Иван Федорович потряс яблоко.
— Стучат, — улыбнулся он. — Самая спелость.
— Я бы от таких яблок не уехал, — сказал Михеев, надкусывая яблоко. — Тут, может, цель жизни всей, чтобы такие яблоки у дома росли.
— Знать, что они растут где-то, тоже очень хорошо, — задумчиво ответил Бальсис. — Есть где-то маленький городок, озера вокруг, липы цветут. А мы с вами здесь… идем, делаем все, что только может сделать человек. Для меня это тоже цель жизни.
— Отметить бы праздник, — подмигнул окружающим Семечкин.
— А то не отметили, — сказал Иван Федорович. — Из какого пекла выскочили. Я уже и не думал…
— Вы угощайтесь, не надо стесняться. Мы сейчас все вместе, — подошел к сидящему в стороне Дубынину Бальсис и протянул яблоко. — Посылка пришла перед самым отъездом. Видите, куда они попали, литовские яблоки…
Тракторы колонны прижались к темным скалам распадка. Пурга за скалами и где-то наверху еще завывала в полную силу. Но в распадке только угрюмо гудели старые ели и снег кружило у гусениц неподвижных машин. Но вот скрипнула дверь, в светлом квадрате мелькнула фигура, и дверь закрылась. Человек торопливо перебежал к стоявшему в стороне вагончику взрывников.

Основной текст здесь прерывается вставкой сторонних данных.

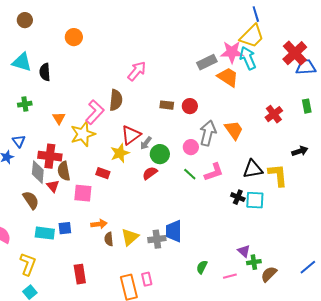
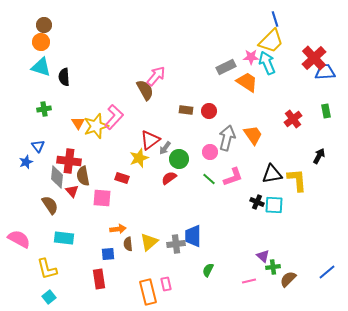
orange circle: (74, 37) -> (41, 42), moved
pink star: (232, 52) -> (251, 57), size x0.7
brown semicircle: (116, 100) -> (145, 90), moved, turned -35
yellow star: (83, 134) -> (96, 126), moved
black arrow: (300, 151) -> (319, 156), turned -42
blue square: (65, 228) -> (108, 254), moved
yellow L-shape: (28, 264) -> (47, 269), turned 145
green semicircle: (202, 267) -> (208, 270), moved

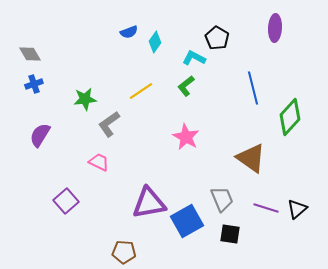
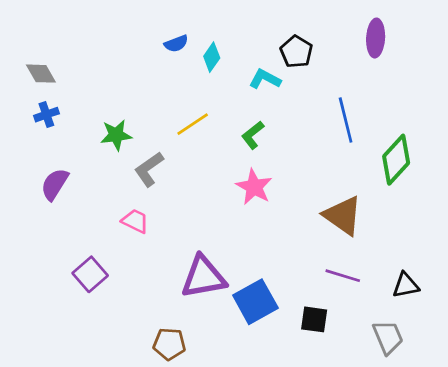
green L-shape: (186, 86) -> (253, 135), moved
gray trapezoid: (222, 199) -> (388, 337), moved
purple line: (266, 208) -> (343, 276), moved
black triangle: (297, 209) -> (406, 285), turned 30

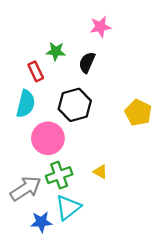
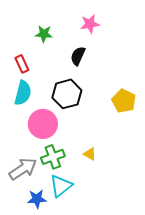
green star: (56, 51) -> (44, 34), moved
red rectangle: (36, 71) -> (22, 64), moved

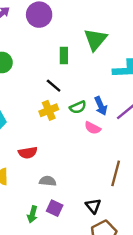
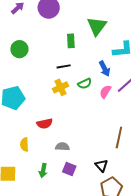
black line: (54, 86) -> (64, 66), turned -48
blue arrow: (101, 106) -> (105, 69), moved
pink semicircle: (93, 128) -> (105, 92), moved, turned 96
green arrow: (32, 214) -> (43, 171), moved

Внутри он зажег фонарь и стал переодеваться. Это был Михеев. Он надел смятую белую рубашку, вылил в ладонь чуть ли не полфлакона одеколона, плеснул на лицо, на волосы. Застегиваясь, увидел лежавший на верхней койке пиджак Дубынина. Оглянувшись на дверь, он осторожно достал из кармана пиджака документы, проглядел, достал из другого кармана записную книжку, быстро перелистал, вглядываясь в записи, и положил на место. Поправил пиджак, чтобы лежал, как прежде, и потушил свет.
— Подожди, — сказала Анна, еще не видная за перегородкой, и добавила: — Дров подкинь.
Михеев послушно подбросил дрова в печку, оглянулся на легкое движение и в растерянности встал. В полутьме вагончика, освещенного лишь дрожащим светом топящейся печки, Анна показалась ему необыкновенно красивой — в светлом праздничном платье, в туфлях, которые делали ее выше и стройнее.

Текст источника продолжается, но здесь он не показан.